In case you hadn’t noticed, the Detroit Tigers offense has had its struggles this season.

Nobody anticipated this. Even with Victor Martinez on the shelf, a team boasting Miguel Cabrera, Yoenis Cespedes, J.D. Martinez and Ian Kinsler should be a run-scoring powerhouse. Right now they are languishing at 10th in the American League in runs per game (4.2).

Things have been particularly bad in recent outings. During the first four days of their current West Coast road trip, the runs have been as dry as a teetotaller’s picnic—six in four games. Some quality pitching has enabled them to eke out a pair of victories in these outings. However, their offensive malaise cannot continue if they hope to keep pace in the crackerjack Central Division.

There is hope on the horizon for the beleaguered Tigers lineup. Uncharacteristically for this franchise, the player in mind is not a veteran on the trading block, but a prospect waiting in the wings.

Steven Moya is the man I refer to. The 6’7″ slugger has been tabbed as a player of the future by the Tigers for some time now.
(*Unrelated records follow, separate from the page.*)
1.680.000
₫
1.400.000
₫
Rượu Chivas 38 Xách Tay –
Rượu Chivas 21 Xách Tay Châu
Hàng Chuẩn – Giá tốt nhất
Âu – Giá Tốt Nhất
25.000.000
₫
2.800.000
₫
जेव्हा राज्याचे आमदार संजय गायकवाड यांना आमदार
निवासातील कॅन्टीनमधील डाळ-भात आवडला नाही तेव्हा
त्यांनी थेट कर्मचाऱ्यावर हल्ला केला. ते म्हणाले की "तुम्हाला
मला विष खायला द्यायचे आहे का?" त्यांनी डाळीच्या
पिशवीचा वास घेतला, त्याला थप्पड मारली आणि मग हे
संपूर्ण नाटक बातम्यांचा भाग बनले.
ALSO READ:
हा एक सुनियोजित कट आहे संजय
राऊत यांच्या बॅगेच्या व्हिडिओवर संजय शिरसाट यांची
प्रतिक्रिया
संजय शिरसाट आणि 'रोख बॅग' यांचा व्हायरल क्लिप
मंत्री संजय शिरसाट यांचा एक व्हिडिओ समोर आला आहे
Tigers president/general manager Dave Dombrowski expressed his views on the 23-year-old last October to James Schmehl of MLive: “We love Steven Moya. … He’s a 35-home run, 100-plus hitting-type guy, and he plays solid defense and runs well for a big guy, too.”
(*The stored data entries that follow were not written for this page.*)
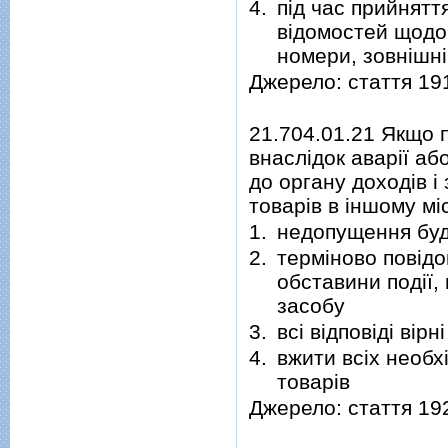
4.
під час прийнятт
відомостей щодо 
номери, зовнішні
Джерело: стаття 19
21.704.01.21 Якщо 
внаслідок аварії аб
до органу доходів 
товарів в іншому мі
1.
недопущення буд
2.
терміново повідо
обставини події,
засобу
3.
всі відповіді вірні
4.
вжити всіх необх
товарів
Джерело: стаття 19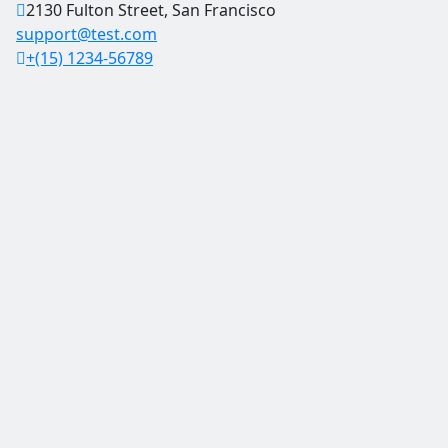
2130 Fulton Street, San Francisco
support@test.com
+(15) 1234-56789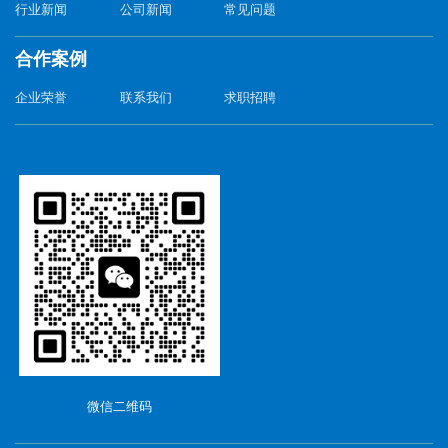
行业新闻
公司新闻
常见问题
合作案例
企业荣誉
联系我们
求职招聘
微信二维码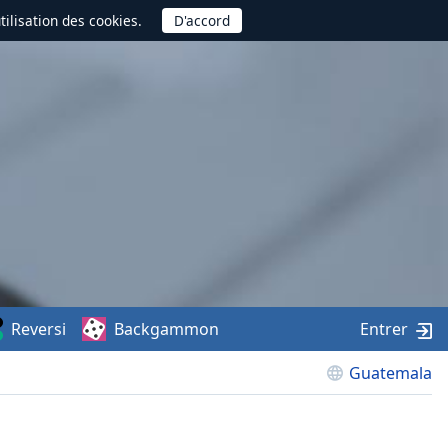
utilisation des cookies.
Reversi
Backgammon
Entrer
Guatemala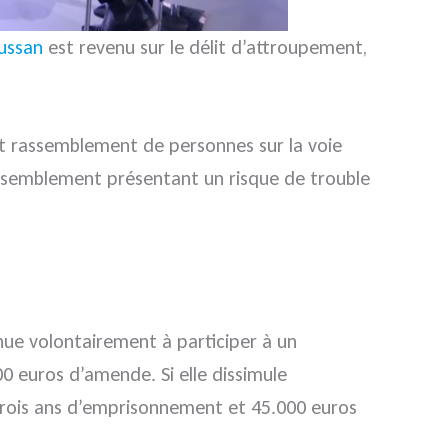
ussan
est revenu sur le délit d’attroupement,
t rassemblement de personnes sur la voie
rassemblement présentant un risque de trouble
ue volontairement à participer à un
 euros d’amende. Si elle dissimule
à trois ans d’emprisonnement et 45.000 euros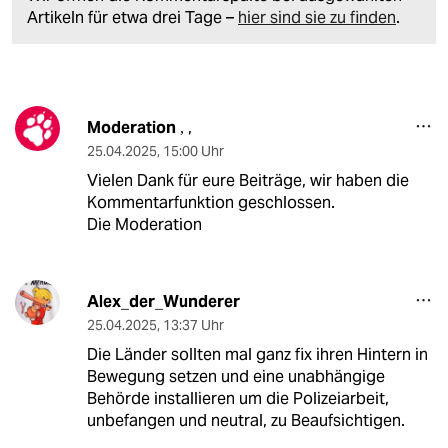
Artikeln für etwa drei Tage –
hier sind sie zu finden
.
Moderation
,
,
25.04.2025
,
15:00 Uhr
Vielen Dank für eure Beiträge, wir haben die
Kommentarfunktion geschlossen.
Die Moderation
Alex_der_Wunderer
25.04.2025
,
13:37 Uhr
Die Länder sollten mal ganz fix ihren Hintern in
Bewegung setzen und eine unabhängige
Behörde installieren um die Polizeiarbeit,
unbefangen und neutral, zu Beaufsichtigen.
Yep, Detroit’s No.1 prospect is the full package.

Dombrowski did not just pluck those numbers out of thin air. Last year with the Double-A Erie Seawolves, Moya set franchise records by uncorking 35 HR, 105 RBI and 286 total bases.

A September call-up for the first time last year, Moya had a chance of cracking the Tiger’s 25-man roster out of camp. But a poor spring (.125/.125/.250) had him heading back to the minors. Then, to rub salt into his wounds, he began the season late after sustaining a foot injury in early April.

Flip the calendar forward nearly two months, and things have changed significantly. After taking several weeks to find his groove, Moya is now raking at Triple-A Toledo.

Since May 12, he has hit .317 (19-for-60) and been on base in each of his 14 starts. During this time, Moya has plundered nine extra-base hits, including four home runs. One of these deep flies was also a game-winner against Buffalo on May 16.

Moya turning the corner may have come at just the right time for the Tigers. His hot bat could be the perfect fizz for Detroit’s un-carbonated offense.

Also beneficial is the fact that Moya bats from the left side. This would provide a nice complement to Detroit’s lineup, which is even more righty-dominant than normal with the absences of Martinez and Alex Avila. Center fielder Anthony Gose is currently the only everyday left-handed hitter on the Detroit team.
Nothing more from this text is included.